## SUPPLIED RECORDS
----

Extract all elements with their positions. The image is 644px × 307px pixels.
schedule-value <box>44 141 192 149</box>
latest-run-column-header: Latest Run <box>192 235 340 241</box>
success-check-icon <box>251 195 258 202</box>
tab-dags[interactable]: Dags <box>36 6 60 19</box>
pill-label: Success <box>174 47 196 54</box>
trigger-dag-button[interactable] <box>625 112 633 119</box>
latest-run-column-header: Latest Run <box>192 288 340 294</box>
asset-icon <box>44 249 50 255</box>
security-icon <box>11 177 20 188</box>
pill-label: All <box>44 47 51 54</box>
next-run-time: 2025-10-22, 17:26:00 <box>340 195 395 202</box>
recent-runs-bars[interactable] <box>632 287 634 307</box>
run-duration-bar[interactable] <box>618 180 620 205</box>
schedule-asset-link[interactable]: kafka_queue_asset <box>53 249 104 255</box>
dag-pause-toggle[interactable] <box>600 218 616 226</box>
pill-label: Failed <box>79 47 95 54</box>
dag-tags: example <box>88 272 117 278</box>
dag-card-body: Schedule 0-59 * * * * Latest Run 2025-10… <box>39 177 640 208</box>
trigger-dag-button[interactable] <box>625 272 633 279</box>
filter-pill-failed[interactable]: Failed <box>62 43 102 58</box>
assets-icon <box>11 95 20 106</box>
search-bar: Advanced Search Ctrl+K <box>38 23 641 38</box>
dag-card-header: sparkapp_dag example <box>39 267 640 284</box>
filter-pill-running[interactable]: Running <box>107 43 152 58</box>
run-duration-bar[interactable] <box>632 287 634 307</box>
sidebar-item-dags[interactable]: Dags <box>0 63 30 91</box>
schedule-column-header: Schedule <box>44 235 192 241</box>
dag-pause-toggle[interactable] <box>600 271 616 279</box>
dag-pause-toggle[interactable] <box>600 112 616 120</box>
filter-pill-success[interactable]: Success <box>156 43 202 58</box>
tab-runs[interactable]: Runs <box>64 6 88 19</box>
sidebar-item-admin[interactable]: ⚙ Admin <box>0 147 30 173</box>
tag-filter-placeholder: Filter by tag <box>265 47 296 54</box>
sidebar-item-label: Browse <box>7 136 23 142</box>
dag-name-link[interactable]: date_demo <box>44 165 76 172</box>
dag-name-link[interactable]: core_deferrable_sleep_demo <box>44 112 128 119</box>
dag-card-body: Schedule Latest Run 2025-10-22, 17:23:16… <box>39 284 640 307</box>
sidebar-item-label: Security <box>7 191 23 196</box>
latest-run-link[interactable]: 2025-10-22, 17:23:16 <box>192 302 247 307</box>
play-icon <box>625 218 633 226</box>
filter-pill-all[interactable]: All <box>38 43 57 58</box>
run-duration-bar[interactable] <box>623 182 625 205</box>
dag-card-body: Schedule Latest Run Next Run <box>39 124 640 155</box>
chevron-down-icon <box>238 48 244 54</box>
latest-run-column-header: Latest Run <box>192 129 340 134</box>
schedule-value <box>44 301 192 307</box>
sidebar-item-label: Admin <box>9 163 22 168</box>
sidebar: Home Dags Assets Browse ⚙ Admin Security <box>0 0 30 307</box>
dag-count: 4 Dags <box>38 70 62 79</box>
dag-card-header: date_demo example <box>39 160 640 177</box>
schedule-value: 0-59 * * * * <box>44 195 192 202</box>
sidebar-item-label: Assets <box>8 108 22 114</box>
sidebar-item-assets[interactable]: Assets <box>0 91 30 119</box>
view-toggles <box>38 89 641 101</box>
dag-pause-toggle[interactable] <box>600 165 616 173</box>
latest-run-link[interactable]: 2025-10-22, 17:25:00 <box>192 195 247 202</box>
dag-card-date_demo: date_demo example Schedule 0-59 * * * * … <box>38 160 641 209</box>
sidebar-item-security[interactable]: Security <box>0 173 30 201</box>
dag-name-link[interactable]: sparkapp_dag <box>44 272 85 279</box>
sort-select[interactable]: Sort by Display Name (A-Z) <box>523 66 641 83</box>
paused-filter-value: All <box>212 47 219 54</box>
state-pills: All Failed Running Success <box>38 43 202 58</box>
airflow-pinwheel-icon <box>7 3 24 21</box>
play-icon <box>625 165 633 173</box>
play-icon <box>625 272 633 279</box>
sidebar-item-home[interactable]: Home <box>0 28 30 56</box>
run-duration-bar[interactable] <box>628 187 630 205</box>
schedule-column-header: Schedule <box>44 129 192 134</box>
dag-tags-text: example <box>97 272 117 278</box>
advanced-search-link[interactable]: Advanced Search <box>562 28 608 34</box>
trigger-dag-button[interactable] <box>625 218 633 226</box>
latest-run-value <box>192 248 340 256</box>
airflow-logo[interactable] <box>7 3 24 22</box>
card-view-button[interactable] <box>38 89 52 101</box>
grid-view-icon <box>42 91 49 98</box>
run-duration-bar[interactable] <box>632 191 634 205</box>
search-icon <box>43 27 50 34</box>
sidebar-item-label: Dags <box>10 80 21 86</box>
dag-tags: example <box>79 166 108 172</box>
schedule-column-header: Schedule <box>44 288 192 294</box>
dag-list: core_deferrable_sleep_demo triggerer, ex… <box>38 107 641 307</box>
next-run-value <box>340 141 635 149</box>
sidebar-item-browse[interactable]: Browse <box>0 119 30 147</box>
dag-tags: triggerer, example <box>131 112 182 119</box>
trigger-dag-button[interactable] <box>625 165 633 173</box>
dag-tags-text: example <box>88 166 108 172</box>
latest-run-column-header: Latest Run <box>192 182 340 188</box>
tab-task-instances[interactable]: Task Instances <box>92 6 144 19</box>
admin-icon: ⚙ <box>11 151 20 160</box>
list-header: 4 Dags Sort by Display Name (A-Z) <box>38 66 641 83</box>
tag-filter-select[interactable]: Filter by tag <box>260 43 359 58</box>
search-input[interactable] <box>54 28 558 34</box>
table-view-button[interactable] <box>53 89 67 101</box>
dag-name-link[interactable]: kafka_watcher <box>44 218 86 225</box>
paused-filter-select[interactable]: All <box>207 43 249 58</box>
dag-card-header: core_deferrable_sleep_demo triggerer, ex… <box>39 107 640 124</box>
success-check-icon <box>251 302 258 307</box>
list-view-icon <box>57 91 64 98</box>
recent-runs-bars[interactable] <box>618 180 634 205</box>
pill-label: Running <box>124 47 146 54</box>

----

## EXERCISE OBJECTIVE
Return all lines of the material above in which "bars" occurs.

## SOLUTION FOR THIS EXERCISE
recent-runs-bars[interactable] <box>632 287 634 307</box>
recent-runs-bars[interactable] <box>618 180 634 205</box>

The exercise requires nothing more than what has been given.